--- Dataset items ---
☆ ☆ ☆

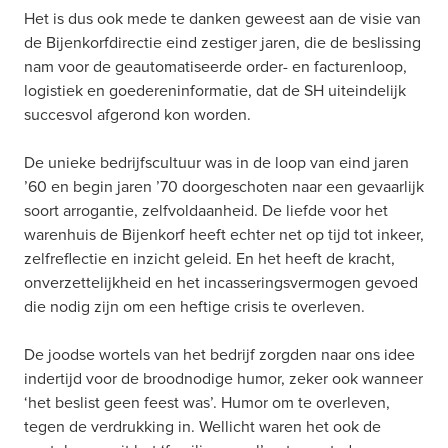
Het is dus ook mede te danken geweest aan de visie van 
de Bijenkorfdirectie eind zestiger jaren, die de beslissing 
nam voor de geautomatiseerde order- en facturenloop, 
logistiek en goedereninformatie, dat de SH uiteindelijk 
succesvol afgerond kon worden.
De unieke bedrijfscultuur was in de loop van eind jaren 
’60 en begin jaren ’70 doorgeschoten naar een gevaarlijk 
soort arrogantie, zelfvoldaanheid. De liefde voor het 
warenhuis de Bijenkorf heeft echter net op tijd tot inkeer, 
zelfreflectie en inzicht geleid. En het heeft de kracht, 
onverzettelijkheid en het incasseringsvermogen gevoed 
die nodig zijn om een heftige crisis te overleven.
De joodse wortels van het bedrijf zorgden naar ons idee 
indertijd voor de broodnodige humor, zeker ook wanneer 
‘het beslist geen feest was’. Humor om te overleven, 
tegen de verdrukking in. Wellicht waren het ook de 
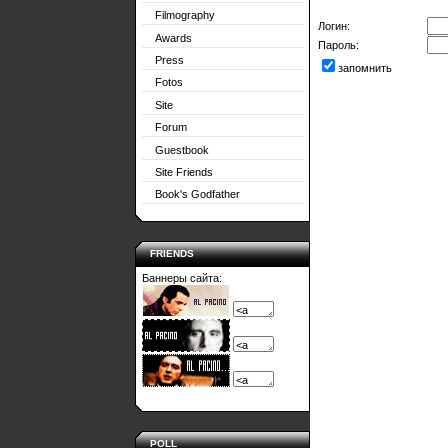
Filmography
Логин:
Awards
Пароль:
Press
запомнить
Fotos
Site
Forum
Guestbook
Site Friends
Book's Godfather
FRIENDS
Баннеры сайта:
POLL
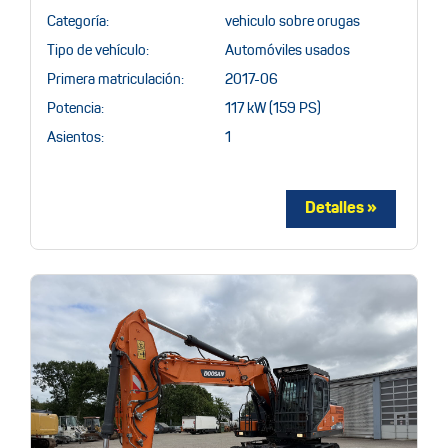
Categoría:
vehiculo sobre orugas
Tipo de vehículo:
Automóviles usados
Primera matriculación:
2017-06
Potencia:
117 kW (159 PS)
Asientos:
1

☆ ☆ ☆

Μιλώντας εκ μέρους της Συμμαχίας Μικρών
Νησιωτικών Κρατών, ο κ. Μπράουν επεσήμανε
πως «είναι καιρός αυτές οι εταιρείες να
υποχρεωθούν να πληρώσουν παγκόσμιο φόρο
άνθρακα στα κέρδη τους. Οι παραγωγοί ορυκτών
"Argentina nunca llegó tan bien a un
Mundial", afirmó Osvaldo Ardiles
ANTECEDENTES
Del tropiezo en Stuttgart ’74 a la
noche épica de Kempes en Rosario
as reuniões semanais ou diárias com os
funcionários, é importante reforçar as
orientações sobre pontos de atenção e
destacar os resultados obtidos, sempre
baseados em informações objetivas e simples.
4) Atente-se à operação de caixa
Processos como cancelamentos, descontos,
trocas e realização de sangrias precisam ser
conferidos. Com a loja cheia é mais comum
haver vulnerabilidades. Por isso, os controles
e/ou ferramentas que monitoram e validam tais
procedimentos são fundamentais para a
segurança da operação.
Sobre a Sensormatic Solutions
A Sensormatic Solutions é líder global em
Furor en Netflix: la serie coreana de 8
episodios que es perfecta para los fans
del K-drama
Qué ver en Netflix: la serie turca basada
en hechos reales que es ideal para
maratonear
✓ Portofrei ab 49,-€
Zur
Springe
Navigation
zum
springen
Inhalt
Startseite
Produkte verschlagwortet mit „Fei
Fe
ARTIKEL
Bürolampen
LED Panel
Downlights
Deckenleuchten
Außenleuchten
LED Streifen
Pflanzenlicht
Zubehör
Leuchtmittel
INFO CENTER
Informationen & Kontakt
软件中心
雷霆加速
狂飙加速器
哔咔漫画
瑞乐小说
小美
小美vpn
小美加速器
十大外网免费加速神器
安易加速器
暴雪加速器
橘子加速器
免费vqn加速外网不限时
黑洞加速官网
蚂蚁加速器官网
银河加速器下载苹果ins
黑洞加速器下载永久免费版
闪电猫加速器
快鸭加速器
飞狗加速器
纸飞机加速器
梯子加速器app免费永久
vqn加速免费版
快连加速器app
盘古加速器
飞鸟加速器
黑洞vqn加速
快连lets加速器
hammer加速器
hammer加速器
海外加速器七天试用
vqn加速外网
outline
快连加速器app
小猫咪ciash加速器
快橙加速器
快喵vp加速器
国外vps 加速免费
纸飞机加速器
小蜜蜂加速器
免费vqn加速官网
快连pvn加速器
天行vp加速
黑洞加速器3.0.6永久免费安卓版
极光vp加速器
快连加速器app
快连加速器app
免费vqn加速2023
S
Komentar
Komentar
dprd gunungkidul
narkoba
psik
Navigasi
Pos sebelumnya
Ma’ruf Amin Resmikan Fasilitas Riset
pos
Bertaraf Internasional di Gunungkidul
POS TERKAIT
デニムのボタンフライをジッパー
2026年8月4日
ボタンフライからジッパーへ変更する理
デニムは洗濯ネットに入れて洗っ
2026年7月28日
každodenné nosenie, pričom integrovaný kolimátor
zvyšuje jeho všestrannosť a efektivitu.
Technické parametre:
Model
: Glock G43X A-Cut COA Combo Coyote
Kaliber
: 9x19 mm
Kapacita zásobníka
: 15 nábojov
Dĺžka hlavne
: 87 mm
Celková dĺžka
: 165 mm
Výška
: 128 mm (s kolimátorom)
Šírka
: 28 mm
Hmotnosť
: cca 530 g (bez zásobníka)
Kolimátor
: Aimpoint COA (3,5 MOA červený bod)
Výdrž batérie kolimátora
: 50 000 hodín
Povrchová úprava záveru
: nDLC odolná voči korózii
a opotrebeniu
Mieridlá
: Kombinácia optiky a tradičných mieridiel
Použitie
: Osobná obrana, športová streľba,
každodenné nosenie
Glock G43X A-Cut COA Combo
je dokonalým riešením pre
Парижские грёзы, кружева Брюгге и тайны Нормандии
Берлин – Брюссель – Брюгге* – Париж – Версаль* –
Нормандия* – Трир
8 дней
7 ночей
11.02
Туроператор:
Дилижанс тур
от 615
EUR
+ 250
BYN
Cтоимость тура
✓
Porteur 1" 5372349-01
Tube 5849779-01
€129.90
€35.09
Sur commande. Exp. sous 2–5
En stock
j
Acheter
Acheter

☆ ☆ ☆

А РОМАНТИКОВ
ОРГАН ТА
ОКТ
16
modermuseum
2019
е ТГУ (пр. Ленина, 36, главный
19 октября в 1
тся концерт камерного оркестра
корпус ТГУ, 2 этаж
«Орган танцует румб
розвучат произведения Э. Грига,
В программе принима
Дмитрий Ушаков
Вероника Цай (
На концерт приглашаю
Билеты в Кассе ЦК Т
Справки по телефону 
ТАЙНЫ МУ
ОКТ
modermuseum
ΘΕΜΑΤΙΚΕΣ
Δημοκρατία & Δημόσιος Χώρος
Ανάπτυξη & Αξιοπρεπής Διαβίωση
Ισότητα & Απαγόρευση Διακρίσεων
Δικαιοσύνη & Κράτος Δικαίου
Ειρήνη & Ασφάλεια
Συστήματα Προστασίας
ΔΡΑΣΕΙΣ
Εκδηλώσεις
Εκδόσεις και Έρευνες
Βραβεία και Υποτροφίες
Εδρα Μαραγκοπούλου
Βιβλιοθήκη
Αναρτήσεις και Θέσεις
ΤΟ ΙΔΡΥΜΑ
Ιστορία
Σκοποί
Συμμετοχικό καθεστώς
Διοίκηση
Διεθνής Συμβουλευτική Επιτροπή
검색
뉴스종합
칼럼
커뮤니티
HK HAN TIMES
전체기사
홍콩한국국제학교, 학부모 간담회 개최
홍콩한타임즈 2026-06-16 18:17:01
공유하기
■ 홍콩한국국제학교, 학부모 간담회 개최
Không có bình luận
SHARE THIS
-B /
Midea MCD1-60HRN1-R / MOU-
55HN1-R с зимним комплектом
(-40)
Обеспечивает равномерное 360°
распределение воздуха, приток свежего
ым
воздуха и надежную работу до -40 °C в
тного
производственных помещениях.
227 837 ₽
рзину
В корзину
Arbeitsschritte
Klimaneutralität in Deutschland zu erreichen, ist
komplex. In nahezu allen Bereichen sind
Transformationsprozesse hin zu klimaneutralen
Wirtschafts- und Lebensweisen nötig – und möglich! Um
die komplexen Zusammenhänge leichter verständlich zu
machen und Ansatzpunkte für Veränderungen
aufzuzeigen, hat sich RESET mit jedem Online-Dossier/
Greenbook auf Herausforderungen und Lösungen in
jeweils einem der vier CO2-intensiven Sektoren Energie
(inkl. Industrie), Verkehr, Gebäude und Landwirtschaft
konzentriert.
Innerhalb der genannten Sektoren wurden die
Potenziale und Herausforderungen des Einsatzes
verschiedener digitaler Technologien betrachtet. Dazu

☆ ☆ ☆

--- TASK OBJECTIVE ---
Among the records above, which lines hold the word "воздуха"? Copy each one.

--- TASK OUTPUT ---
распределение воздуха, приток свежего
воздуха и надежную работу до -40 °C в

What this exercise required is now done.